Rolling Stone ranks the song as among the 20 greatest West Coast rap songs that preceded N.W.A's Straight Outta Compton. Critic David Drake commented: "It was a day-in-the-life record that was less concerned with commentary or critique than simply conveying a lifestyle." Also writing for Rolling Stone, Brian Hiatt compares the subject matter and flow in "The Boyz-n-the Hood" to "6 in the Mornin'" by Ice-T and "P.S.K. What Does It Mean?" by Schoolly D.

The song would inspire the title for John Singleton's 1991 film Boyz n the Hood.

== Cover versions ==

Red Hot Chili Peppers often covered the song live as an intro jam to their own song, "Special Secret Song Inside" on their 1989-90 Mother's Milk tour and briefly as an intro to the same song in 1991 on their Blood Sugar Sex Magik tour. They would again cover it as an intro jam to their songs "Sir Psycho Sexy" in 1999, "Snow ((Hey Oh))" in 2007, "Suck My Kiss" in 2012 and most recently in 2024 as an intro jam to "Right on Time" and "Me and My Friends.

In 2004, the song was re-imagined and sampled by rapper Jim Jones on his debut album On My Way to Church. His version was called "Certified Gangstas", and featured Bezel and Cam'ron.

Besides Jim Jones' song there have been many remakes, most notably a cover by alternative rock band Dynamite Hack, which hit #12 on the Billboard Modern Rock Tracks in 2000.

Hispanic rap group Brownside did a remake to the song called "Vatos in the Barrio" on their 1999 album Payback. The instrumental of the original is remade, and the lyrics are slightly different but keep the main structure of the Eazy-E version.

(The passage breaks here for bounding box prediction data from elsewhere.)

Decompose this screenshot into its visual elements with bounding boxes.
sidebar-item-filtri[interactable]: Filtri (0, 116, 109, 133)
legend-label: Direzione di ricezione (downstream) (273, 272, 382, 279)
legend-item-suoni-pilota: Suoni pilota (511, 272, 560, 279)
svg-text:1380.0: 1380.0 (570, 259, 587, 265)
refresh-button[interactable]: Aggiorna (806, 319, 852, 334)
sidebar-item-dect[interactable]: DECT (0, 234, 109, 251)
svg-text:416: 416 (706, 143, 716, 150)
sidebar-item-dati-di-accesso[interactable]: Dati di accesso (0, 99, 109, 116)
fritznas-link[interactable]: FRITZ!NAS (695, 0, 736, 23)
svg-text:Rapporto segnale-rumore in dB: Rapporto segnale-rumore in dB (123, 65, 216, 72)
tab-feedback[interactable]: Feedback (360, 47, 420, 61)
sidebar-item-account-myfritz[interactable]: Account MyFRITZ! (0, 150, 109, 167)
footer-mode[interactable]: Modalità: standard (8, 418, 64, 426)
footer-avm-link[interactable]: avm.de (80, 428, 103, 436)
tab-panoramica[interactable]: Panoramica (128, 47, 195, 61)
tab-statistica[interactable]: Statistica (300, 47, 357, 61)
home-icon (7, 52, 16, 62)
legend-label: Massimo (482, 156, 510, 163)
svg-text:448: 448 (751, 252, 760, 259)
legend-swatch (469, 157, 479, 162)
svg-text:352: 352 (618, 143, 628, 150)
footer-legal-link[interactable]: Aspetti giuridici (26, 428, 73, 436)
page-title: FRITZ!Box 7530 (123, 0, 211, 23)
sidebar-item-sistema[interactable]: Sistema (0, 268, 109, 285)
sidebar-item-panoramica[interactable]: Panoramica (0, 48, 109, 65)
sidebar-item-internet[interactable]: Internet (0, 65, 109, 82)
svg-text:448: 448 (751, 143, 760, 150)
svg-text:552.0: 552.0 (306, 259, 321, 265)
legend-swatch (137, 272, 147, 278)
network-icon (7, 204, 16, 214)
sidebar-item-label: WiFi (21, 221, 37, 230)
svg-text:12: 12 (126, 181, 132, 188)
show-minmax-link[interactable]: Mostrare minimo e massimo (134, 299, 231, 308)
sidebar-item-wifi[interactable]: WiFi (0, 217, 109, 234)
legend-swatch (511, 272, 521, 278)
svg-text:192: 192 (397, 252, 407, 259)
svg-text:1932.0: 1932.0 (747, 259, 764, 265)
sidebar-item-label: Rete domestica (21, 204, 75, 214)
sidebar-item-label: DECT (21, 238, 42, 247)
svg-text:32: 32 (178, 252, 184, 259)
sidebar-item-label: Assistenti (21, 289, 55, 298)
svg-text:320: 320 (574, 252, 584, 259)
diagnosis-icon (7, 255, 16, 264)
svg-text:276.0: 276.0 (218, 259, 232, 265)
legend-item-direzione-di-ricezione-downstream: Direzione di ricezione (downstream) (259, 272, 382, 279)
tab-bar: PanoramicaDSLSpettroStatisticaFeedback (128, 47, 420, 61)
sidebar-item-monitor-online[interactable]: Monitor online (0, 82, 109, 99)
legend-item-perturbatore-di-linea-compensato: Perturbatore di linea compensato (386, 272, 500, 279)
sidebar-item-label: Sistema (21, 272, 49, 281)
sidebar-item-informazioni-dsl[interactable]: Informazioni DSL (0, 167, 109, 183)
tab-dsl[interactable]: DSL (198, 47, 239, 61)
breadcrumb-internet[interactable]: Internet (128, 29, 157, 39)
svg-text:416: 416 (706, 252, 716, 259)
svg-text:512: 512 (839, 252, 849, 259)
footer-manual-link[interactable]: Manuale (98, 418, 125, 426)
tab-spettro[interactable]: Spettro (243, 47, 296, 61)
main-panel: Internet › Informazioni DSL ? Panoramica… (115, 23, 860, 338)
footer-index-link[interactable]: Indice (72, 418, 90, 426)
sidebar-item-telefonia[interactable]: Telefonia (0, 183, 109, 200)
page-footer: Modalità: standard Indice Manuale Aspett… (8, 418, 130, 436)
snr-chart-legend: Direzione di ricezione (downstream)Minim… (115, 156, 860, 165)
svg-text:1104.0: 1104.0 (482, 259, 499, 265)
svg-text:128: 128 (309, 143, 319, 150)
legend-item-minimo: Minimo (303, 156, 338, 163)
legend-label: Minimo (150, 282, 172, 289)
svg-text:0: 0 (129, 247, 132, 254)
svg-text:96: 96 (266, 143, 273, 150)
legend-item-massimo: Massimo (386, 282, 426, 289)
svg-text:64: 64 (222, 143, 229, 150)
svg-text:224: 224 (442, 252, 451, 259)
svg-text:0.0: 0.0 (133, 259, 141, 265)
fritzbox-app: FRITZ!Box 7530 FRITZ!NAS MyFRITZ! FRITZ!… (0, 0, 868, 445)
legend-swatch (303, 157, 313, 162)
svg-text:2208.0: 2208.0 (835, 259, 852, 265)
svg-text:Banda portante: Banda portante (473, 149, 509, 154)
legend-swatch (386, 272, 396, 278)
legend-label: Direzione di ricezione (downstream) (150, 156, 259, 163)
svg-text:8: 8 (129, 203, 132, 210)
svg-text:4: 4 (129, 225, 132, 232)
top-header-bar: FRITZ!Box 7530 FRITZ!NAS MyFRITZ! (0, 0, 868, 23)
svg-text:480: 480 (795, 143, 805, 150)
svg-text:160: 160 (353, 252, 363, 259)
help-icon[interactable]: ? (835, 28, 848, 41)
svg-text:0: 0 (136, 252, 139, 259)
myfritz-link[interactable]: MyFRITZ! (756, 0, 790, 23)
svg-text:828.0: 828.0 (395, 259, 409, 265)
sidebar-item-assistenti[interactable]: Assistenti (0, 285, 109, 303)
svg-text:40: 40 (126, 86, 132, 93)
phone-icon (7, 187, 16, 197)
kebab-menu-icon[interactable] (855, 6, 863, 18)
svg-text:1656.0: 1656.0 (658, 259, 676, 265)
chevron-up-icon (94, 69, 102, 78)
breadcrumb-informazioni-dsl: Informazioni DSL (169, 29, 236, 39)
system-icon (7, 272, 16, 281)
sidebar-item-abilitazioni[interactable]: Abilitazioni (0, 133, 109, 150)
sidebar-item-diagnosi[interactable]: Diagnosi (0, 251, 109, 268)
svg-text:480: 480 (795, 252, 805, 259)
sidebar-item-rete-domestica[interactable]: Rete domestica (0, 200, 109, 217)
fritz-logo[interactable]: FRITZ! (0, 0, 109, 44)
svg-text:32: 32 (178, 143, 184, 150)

Underground Memphis rapper Koopsta Knicca of Three 6 Mafia made his own version called "Back in da Hood".

Shwayze uses one of the lines from the "Boyz-n-the Hood" remix in his song "Lost My Mind"; the line he uses is "Woke up at about noon just thought that I had to be in Compton soon".

It is sampled in "Front Back" by UGK (as well as its remix by T.I.), "My 64" by Mike Jones (featuring Bun B, Snoop Dogg and Lil' Eazy-E), "Pojat On Huudeilla" by Eurocrack, "Them Boys Down South" by Big Chance.

Track 8 (Disc 2) on DJ Screw's album "The Legend" has the same song style as Boyz-n-the-Hood.

Yelawolf made a song called "Boyz in the Woodz" for his 2008 mixtape Ball of Flames: the Ballad of Slick Rick E. Bobby. The song interpolates the original chorus but is made to have a "white trash" feel.

American rapper Megan Thee Stallion sampled the song in her 2020 single "Girls in the Hood". Eazy-E's daughters, Henree, and Ebie Wright both supported the song.

== Personnel ==

- Eazy-E - Vocals
- Ice Cube - Lyrics
- Dr. Dre - Production

== Charts ==

| Chart (2015) | Peak position |
|---|---|
| Australia (ARIA) | 69 |
| US Billboard Hot 100 | 50 |
| US Hot R&B/Hip-Hop Songs (Billboard) | 18 |
| US Hot Rap Songs (Billboard) | 14 |

== Certifications ==

| Region | Certification | Certified units/sales |
| United Kingdom (BPI) | Silver | 200,000^{‡} |
^{‡} Sales+streaming figures based on certification alone.